HOW TO COMPLETE THIS TASK: From the listing, collect all lines containing the word "satellite".

RECORD EXTRACTS:
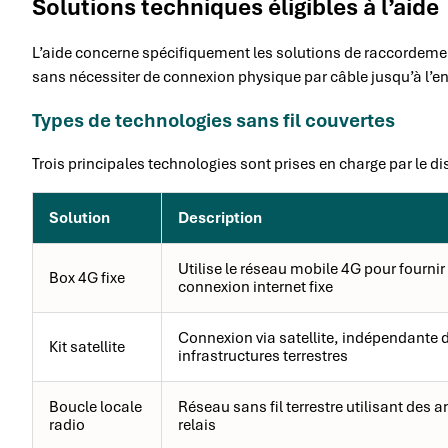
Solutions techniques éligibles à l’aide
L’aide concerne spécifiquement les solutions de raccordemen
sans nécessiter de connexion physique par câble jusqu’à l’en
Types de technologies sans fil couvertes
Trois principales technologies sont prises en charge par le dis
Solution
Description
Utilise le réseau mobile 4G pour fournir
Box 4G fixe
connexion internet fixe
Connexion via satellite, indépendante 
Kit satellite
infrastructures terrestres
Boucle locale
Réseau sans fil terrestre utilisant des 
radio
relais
...
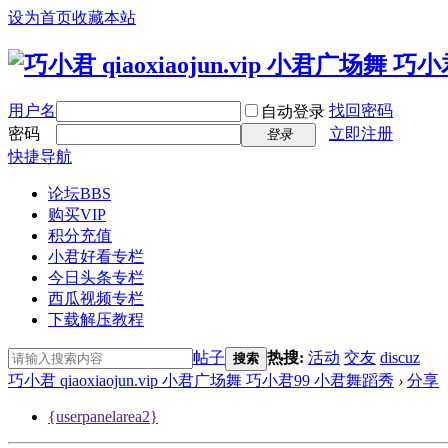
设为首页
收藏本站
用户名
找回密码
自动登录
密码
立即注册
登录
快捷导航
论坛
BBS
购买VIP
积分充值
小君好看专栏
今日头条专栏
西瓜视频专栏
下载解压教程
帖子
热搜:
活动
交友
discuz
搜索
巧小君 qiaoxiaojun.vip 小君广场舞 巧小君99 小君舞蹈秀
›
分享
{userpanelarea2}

ANSWER BOX:
Connexion via satellite, indépendante 
Kit satellite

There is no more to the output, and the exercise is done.